Haphazard Reminiscence and Gratitude

My wife on the Shenandoah River along the Blue RIdge Parkway, during our honeymoon
My wife on the Shenandoah River along the Blue Ridge Parkway in Virginia, during our honeymoon in 2003

Forgive me a bit of rambling reminiscence and reflection, if you don’t mind. I guess this is one of the hazards of committing to blogging every day for forty days.

I’m not sure why, but I’ve been remembering some things from more than twenty years ago lately, from shortly after my family moved to North Carolina, three weeks after I graduated from high school in Mansfield, Ohio.

I had been involved in theatre for several years by that point and still intended to make it my career. I had done some acting, though it would be in technical theatre where I eventually made a 10-year career of sorts (mainly getting me through college and then the few years after that). But I still had an idea during that one year between high school and college (1993-1994) that I wanted to act and sing on stage. So I got involved in the community theatre scene in Garner, North Carolina, right after my family moved there from Ohio.

For some reason inexplicable to me, the name of a young lady I very briefly (weeks?) dated during that year came into my head today. I can’t remember the last time I thought about her or the people I knew at the time. I remembered that she was a twin, and I also remember people asking me at the time why I hadn’t gotten involved with her twin sister, who was the more “serious” of the two. I honestly don’t remember, myself, but it was probably as simple as that this was the sister who paid attention to me.

When I think back on the girls I dated in high school and shortly thereafter, I wonder sometimes just what the heck I was doing. I certainly wasn’t looking for a wife. I had no idea what I was doing.

I try to remember those things when I speak with teens these days. What can seem so clear and obvious to someone who’s almost 40 is not nearly so obvious from the teenage perspective. Something else may be obvious. It is very hard to think when you are a teenager of things that are really important in the long term. There is basically Right Now and also Someday, but I don’t recall there being the sense of Work That I Must Keep Doing except in the sense that it might serve the Someday.

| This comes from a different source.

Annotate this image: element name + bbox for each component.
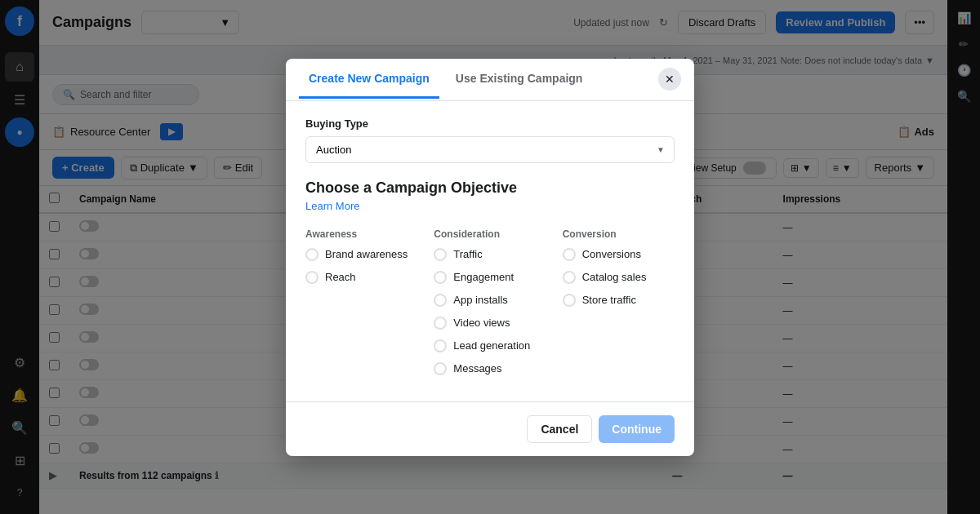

Or maybe I was just one of the dumbest teenagers and the rest of you fared much better. It’s getting harder for me to remember. What I do remember is embarrassing to think about.

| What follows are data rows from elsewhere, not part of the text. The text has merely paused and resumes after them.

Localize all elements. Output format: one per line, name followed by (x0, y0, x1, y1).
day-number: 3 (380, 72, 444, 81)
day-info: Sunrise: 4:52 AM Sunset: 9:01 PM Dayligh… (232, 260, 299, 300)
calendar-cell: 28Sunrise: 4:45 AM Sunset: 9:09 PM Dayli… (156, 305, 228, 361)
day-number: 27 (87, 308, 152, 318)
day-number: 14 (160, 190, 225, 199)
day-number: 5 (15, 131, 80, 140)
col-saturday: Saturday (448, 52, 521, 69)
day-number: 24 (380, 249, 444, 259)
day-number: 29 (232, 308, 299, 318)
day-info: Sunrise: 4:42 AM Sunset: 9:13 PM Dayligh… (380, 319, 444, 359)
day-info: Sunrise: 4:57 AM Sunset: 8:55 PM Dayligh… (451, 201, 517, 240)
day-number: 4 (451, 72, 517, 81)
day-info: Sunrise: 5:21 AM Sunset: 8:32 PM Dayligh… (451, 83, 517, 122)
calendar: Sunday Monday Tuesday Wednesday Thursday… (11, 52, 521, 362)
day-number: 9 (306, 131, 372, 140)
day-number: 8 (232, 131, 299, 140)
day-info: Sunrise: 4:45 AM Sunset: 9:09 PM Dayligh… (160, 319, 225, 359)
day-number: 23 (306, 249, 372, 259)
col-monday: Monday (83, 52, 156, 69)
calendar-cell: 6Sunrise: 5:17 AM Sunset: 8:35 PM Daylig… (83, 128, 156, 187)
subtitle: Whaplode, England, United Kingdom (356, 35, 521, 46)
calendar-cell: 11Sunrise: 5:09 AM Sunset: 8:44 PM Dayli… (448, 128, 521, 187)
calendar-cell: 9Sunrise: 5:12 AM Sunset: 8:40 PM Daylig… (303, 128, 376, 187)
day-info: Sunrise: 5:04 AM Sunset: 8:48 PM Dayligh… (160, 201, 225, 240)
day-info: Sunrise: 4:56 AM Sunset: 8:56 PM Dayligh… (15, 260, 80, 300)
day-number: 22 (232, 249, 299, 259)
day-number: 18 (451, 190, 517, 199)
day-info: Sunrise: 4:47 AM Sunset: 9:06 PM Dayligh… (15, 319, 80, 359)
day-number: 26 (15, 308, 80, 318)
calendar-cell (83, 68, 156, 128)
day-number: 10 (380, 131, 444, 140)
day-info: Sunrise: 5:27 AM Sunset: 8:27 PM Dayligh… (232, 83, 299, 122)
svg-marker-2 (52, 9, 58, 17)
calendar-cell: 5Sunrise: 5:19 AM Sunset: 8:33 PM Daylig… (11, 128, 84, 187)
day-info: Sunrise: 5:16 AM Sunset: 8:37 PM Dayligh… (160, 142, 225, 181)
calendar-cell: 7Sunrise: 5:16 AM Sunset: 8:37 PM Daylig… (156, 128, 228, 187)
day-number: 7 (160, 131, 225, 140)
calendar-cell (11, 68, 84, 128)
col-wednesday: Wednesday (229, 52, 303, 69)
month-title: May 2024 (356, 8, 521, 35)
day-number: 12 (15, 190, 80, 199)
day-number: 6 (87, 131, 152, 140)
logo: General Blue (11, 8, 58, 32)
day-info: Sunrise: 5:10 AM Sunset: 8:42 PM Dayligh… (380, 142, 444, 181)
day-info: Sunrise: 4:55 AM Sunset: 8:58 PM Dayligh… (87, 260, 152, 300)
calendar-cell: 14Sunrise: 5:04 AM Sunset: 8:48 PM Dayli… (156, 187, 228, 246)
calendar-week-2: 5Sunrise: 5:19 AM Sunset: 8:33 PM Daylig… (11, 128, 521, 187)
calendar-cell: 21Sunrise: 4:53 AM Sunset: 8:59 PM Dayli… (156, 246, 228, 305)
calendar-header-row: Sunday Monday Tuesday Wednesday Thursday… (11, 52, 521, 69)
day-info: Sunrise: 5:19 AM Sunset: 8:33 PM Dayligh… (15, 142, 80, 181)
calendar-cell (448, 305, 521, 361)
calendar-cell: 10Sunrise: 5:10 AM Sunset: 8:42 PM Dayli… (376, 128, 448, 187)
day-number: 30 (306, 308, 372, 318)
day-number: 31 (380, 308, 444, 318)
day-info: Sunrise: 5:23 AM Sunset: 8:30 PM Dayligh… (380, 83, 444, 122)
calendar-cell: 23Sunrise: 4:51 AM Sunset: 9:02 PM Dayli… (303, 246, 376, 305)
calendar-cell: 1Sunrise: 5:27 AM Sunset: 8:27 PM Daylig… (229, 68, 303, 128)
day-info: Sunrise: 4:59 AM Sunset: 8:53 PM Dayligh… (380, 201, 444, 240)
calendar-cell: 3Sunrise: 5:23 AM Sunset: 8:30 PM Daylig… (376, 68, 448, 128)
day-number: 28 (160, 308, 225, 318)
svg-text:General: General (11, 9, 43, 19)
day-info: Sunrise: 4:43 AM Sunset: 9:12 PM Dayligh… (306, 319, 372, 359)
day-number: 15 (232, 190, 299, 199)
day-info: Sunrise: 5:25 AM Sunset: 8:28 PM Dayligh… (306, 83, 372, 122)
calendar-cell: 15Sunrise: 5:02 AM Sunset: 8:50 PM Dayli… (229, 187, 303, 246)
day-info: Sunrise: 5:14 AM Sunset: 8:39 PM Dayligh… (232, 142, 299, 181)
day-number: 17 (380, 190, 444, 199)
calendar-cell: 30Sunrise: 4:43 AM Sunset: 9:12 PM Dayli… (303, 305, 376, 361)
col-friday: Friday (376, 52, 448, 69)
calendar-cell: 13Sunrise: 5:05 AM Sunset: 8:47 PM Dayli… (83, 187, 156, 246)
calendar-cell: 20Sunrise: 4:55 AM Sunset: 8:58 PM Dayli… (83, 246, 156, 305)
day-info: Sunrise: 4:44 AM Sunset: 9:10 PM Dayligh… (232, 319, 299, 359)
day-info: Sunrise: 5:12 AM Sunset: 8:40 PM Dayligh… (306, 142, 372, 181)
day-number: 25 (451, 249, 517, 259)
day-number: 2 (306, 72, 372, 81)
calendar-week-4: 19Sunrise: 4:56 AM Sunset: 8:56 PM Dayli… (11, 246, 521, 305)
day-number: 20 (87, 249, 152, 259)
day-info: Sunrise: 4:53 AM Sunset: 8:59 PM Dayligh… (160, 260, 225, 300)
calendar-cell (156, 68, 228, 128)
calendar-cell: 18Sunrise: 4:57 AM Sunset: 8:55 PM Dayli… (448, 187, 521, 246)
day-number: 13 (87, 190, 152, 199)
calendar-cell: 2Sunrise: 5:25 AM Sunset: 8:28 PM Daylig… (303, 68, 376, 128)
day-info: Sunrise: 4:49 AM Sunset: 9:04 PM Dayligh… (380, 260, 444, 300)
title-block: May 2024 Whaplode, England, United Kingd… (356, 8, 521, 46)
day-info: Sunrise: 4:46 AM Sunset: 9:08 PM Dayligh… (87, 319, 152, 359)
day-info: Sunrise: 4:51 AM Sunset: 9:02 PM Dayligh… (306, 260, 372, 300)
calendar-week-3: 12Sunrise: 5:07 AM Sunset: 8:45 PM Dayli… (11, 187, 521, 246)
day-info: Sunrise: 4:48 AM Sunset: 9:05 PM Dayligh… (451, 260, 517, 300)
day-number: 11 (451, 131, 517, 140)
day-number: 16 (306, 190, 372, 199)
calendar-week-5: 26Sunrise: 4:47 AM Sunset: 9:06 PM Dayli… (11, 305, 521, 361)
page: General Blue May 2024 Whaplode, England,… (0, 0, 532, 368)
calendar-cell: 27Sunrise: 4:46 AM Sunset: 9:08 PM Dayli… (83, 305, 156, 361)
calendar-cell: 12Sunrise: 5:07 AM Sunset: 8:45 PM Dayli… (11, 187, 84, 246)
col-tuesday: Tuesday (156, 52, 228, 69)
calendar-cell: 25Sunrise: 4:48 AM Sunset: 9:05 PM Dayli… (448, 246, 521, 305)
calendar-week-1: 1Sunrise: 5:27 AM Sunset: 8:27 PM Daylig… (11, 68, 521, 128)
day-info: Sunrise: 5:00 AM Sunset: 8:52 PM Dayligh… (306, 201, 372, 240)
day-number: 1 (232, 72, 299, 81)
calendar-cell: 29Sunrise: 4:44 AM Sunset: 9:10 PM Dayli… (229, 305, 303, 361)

But as I do try to remember, I wonder how my life might have turned out had I ended up with this girl or that, if I had remained close with this friend or that. I sometimes look them up online and come across traces of them via Google, and I also wonder how their lives might have turned out differently. Would this one have come along with me to Orthodoxy? Would that one have convinced me out of it? Would this one be okay as the wife of a priest? Why did I ever break up with that one way back when? I can’t even remember.

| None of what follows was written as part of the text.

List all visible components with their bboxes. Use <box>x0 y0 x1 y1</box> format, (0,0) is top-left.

The game of “What if?” is both frustrating and tantalizing, of course. But I am actually quite glad that I met and married the woman I did, though it took me another nine years after moving to North Carolina before I met her.

I am not the best husband. And I am also not the best father. But if I had ended up with one of those other young ladies, then I wouldn’t have my wife, and I wouldn’t have these kids. And I can’t bear the idea of not being with any of them.

I remember that, shortly after I met my wife, she made a mix CD for me of various songs. I think she meant to communicate various things with the selection, but I was probably too dense to get it all. I did get that she was being kind to me, though.

One song that’s stuck out for me is a Garth Brooks country song called “Unanswered Prayers.” The singer sings how he’s grateful for not ending up with someone whom “each night I’d spend prayin’ that God would make her mine.”

Yes, it’s cheesy, as much country music is. But it actually summarizes for me pretty well the feeling I have when I think about all the “What ifs” of my past. There are things I regret, to be sure. But I’m grateful for the path my life has taken.

These are good things to remember.

3 comments:

  1. Father Stephen, I’ve had exactly these same thoughts (well, our personal mileage varies). I sometimes think of what CS Lewis has Aslan say in one of the Narnia books (I think it was Dawn Treader): It is not for you to know what might have been.